Od rana pomagałam z Młodą przy krojeniu warzyw na sałatki, potem połowę meczu robiłam za barmankę. Miałam tam być do końca imprezy bo taki był plan, potrzeby i chęci, ale się poddałam po pierwszej połowie meczu i poszłam do domu leżeć. Wydawało mi się, że po ostatnich zabiegach u kinezyterapeuty mój kręgosłup ma sie dobrze. Jednak okazuje się, że moge pracować, mogę łazić, ale nie mogę stać długo w jednym miejscu. Do tego wczoraj rano obudziłam się z bólem w okolicach łopatki i łeb mi się nie kręci na karku jak powinien. Cosić się zablokowało. Może mnie przewiało jak w piątek jechałam w tę piekielną wichurę, a może zwyczajnie to od kręgosłupa. A może zwyczajnie się starzeję po prostu. Nic to, nie ważne - dziś jest tak samo. Zmęczenie oczywiście też ciągle sobie nie poszło... Rano wydawało się że jakby lepiej, ale to rano... Potem wziełam tabletkę przeciwbólową, a jeszcze bardziej potem poszliśmy do sąsiada na wino i wędzone ryby. Taka coroczna impreza. Wypiłam 3 kieliszki z 10 rodzajów, jakie były do spróbowania i stwierdziłam, że więcej nie wysiedzę, bo mi w każdej pozycji niewygodnie... Tak nie ma co z tą reką zrobić... 

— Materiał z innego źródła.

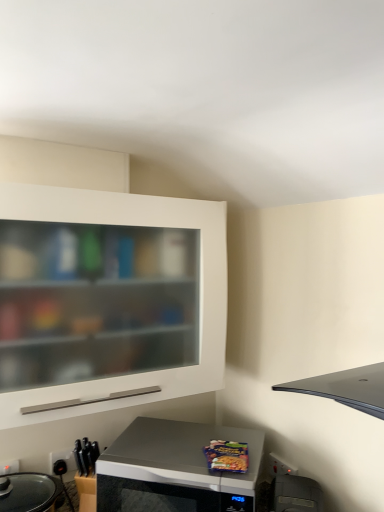 You are a GUI agent. You are given a task and a screenshot of the screen. Output one action in this format:
    pyautogui.click(x=<x>, y=<y>)
    Task: Click on the free space above black plastic toaster at lower right (from a real-world perspective)
    
    Given the screenshot: What is the action you would take?
    pyautogui.click(x=296, y=489) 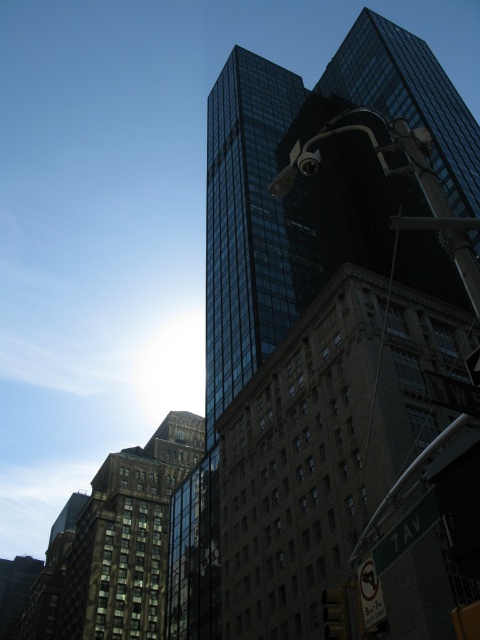 You are standing on the sidewalk in front of the shiny glass skyscraper at center. You want to take a photo of it without any obstructions. Is there enough space between you and the skyscraper to step back and get a full view?

The shiny glass skyscraper at center is 24.82 meters away from the viewer. Since this distance provides ample space, stepping back slightly should allow you to capture the entire building in your photo without obstructions.

You are a delivery driver approaching the intersection at 7 Av. You see the brown brick building at center and the green matte street sign at lower right. According to the scene, which object is closer to the left side of the road?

Jak mnie wkurzają takie sytuacje. Jak tylko coś fajnego się dzieje, jest ładna pogoda, człowiek ma okazję gdzieś wyjsć, coś porobić to zaraz musi się coś wysrać... Dobrze, że mam ten hamak w werandzie, choć tyle przyjemności można zażyć spokojnie. Leżeć na razie mogę. Przynajmniej w hamaku, bo poduszka na łóżku już mi wczoraj przeszkadzała, ale i tak piorunem zasnęłam zaraz po 20tej i obudziłam sie o siódmej. 

A teraz pora znowu iść spać, bo po całodziennym nicnierobieniu człowiek taki zmechacony że ohoho.

Mam nadzieję, że do jutra mi wylezie ten diaboł z pleców, bo jeszcze by trza trochę popracować do urlopu. Już tylko miesiąc i moje wakacje.